Collected data
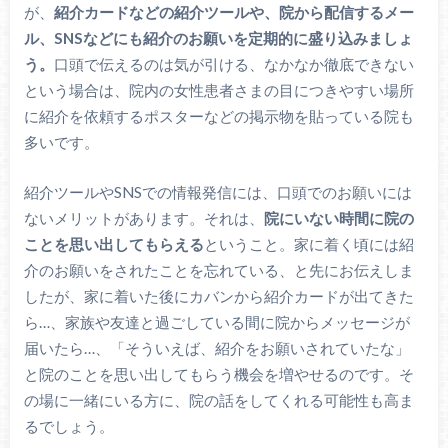
が、
紹介カードなどの紹介ツールや、院から配信するメー
ル、SNSなどにも紹介のお願いを定期的に盛り込みましょ
う。
口頭で伝えるのは気が引ける、なかなか徹底できない
という場合は、院内の女性患者さまの目につきやすい場所
に紹介を依頼するポスターなどの掲示物を貼っている院も
多いです。
紹介ツールやSNSでの情報発信には、口頭でのお願いには
ないメリットがあります。それは、
院にいない時間に院の
ことを思い出してもらえる
ということ。家に着く頃には紹
介のお願いをされたことを忘れている、と先にお伝えしま
したが、家に着いた後にカバンから紹介カードが出てきた
ら…、家族や友達と過ごしている間に院からメッセージが
届いたら…、「そういえば、紹介をお願いされていたな」
と院のことを思い出してもらう機会を増やせるのです。そ
の場に一緒にいる方に、院の話をしてくれる可能性も高ま
るでしょう。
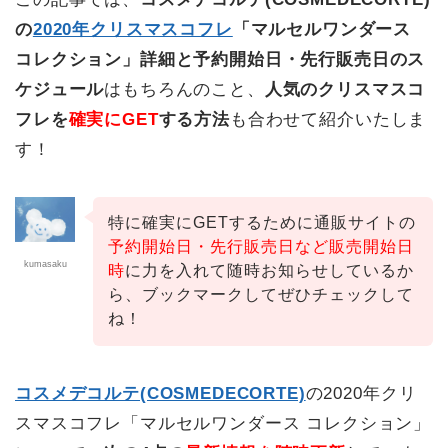
の
2020年クリスマスコフレ
「マルセルワンダース
コレクション」詳細と予約開始日・先行販売日のス
ケジュール
はもちろんのこと、
人気のクリスマスコ
フレを
確実にGET
する方法
も合わせて紹介いたしま
す！
特に確実にGETするために通販サイトの
予約開始日・先行販売日など販売開始日
kumasaku
時
に力を入れて随時お知らせしているか
ら、ブックマークしてぜひチェックして
ね！
コスメデコルテ(COSMEDECORTE)
の2020年クリ
スマスコフレ「マルセルワンダース コレクション」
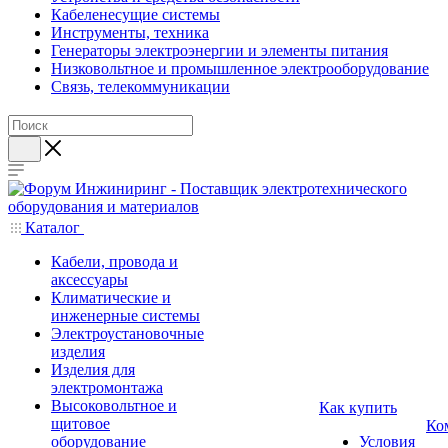
Кабеленесущие системы
Инструменты, техника
Генераторы электроэнергии и элементы питания
Низковольтное и промышленное электрооборудование
Связь, телекоммуникации
Каталог
Кабели, провода и
аксессуары
Климатические и
инженерные системы
Электроустановочные
изделия
Изделия для
электромонтажа
Высоковольтное и
Как купить
щитовое
Ко
оборудование
Условия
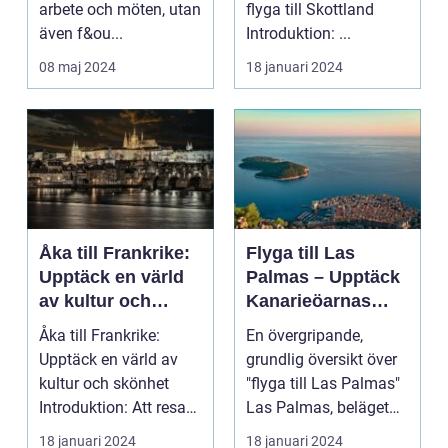
arbete och möten, utan
flyga till Skottland
även f&ou...
Introduktion: ...
08 maj 2024
18 januari 2024
Åka till Frankrike:
Flyga till Las
Upptäck en värld
Palmas – Upptäck
av kultur och
Kanarieöarnas
skönhet
pärla
Åka till Frankrike:
En övergripande,
Upptäck en värld av
grundlig översikt över
kultur och skönhet
"flyga till Las Palmas"
Introduktion: Att resa
Las Palmas, beläget
till Frankrike är...
på Gran Canaria...
18 januari 2024
18 januari 2024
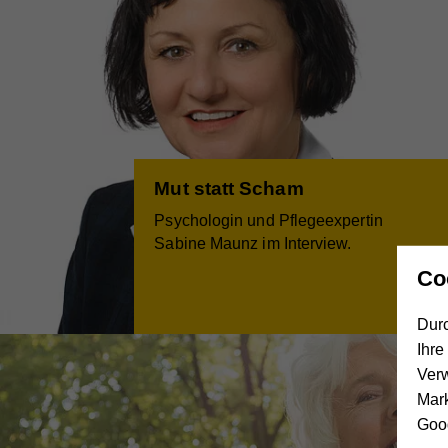
Mut statt Scham
Psychologin und Pflegeexpertin
Sabine Maunz im Interview.
Co
Durc
Ihre
Ver
Mar
Goog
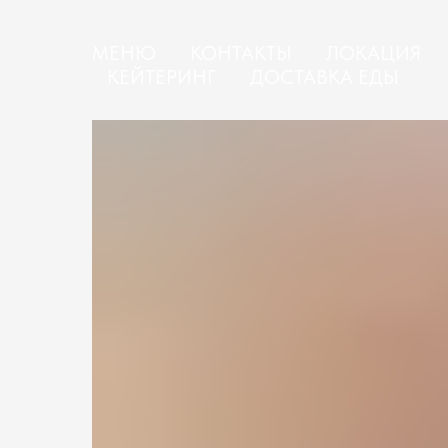
МЕНЮ
КОНТАКТЫ
ЛОКАЦИЯ
КЕЙТЕРИНГ
ДОСТАВКА ЕДЫ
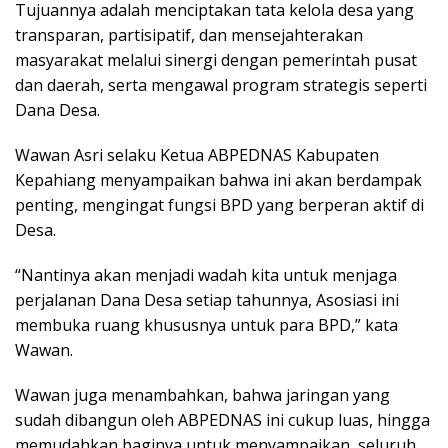
Tujuannya adalah menciptakan tata kelola desa yang
transparan, partisipatif, dan mensejahterakan
masyarakat melalui sinergi dengan pemerintah pusat
dan daerah, serta mengawal program strategis seperti
Dana Desa.
Wawan Asri selaku Ketua ABPEDNAS Kabupaten
Kepahiang menyampaikan bahwa ini akan berdampak
penting, mengingat fungsi BPD yang berperan aktif di
Desa.
“Nantinya akan menjadi wadah kita untuk menjaga
perjalanan Dana Desa setiap tahunnya, Asosiasi ini
membuka ruang khususnya untuk para BPD,” kata
Wawan.
Wawan juga menambahkan, bahwa jaringan yang
sudah dibangun oleh ABPEDNAS ini cukup luas, hingga
memudahkan baginya untuk menyampaikan
seluruh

YOUR TASK: Could you output all of the records exactly, without their pictures?

RESULT FOR THIS EXERCISE:
が、
紹介カードなどの紹介ツールや、院から配信するメー
ル、SNSなどにも紹介のお願いを定期的に盛り込みましょ
う。
口頭で伝えるのは気が引ける、なかなか徹底できない
という場合は、院内の女性患者さまの目につきやすい場所
に紹介を依頼するポスターなどの掲示物を貼っている院も
多いです。
紹介ツールやSNSでの情報発信には、口頭でのお願いには
ないメリットがあります。それは、
院にいない時間に院の
ことを思い出してもらえる
ということ。家に着く頃には紹
介のお願いをされたことを忘れている、と先にお伝えしま
したが、家に着いた後にカバンから紹介カードが出てきた
ら…、家族や友達と過ごしている間に院からメッセージが
届いたら…、「そういえば、紹介をお願いされていたな」
と院のことを思い出してもらう機会を増やせるのです。そ
の場に一緒にいる方に、院の話をしてくれる可能性も高ま
るでしょう。
の
2020年クリスマスコフレ
「マルセルワンダース
コレクション」詳細と予約開始日・先行販売日のス
ケジュール
はもちろんのこと、
人気のクリスマスコ
フレを
確実にGET
する方法
も合わせて紹介いたしま
す！
特に確実にGETするために通販サイトの
予約開始日・先行販売日など販売開始日
kumasaku
時
に力を入れて随時お知らせしているか
ら、ブックマークしてぜひチェックして
ね！
コスメデコルテ(COSMEDECORTE)
の2020年クリ
スマスコフレ「マルセルワンダース コレクション」
Кабеленесущие системы
Инструменты, техника
Генераторы электроэнергии и элементы питания
Низковольтное и промышленное электрооборудование
Связь, телекоммуникации
Каталог
Кабели, провода и
аксессуары
Климатические и
инженерные системы
Электроустановочные
изделия
Изделия для
электромонтажа
Высоковольтное и
Как купить
щитовое
Ко
оборудование
Условия
arbete och möten, utan
flyga till Skottland
även f&ou...
Introduktion: ...
08 maj 2024
18 januari 2024
Åka till Frankrike:
Flyga till Las
Upptäck en värld
Palmas – Upptäck
av kultur och
Kanarieöarnas
skönhet
pärla
Åka till Frankrike:
En övergripande,
Upptäck en värld av
grundlig översikt över
kultur och skönhet
"flyga till Las Palmas"
Introduktion: Att resa
Las Palmas, beläget
till Frankrike är...
på Gran Canaria...
18 januari 2024
18 januari 2024
Mut statt Scham
Psychologin und Pflegeexpertin
Sabine Maunz im Interview.
Co
Durc
Ihre
Ver
Mar
Goog
МЕНЮ
КОНТАКТЫ
ЛОКАЦИЯ
КЕЙТЕРИНГ
ДОСТАВКА ЕДЫ
Tujuannya adalah menciptakan tata kelola desa yang
transparan, partisipatif, dan mensejahterakan
masyarakat melalui sinergi dengan pemerintah pusat
dan daerah, serta mengawal program strategis seperti
Dana Desa.
Wawan Asri selaku Ketua ABPEDNAS Kabupaten
Kepahiang menyampaikan bahwa ini akan berdampak
penting, mengingat fungsi BPD yang berperan aktif di
Desa.
“Nantinya akan menjadi wadah kita untuk menjaga
perjalanan Dana Desa setiap tahunnya, Asosiasi ini
membuka ruang khususnya untuk para BPD,” kata
Wawan.
Wawan juga menambahkan, bahwa jaringan yang
sudah dibangun oleh ABPEDNAS ini cukup luas, hingga
memudahkan baginya untuk menyampaikan
seluruh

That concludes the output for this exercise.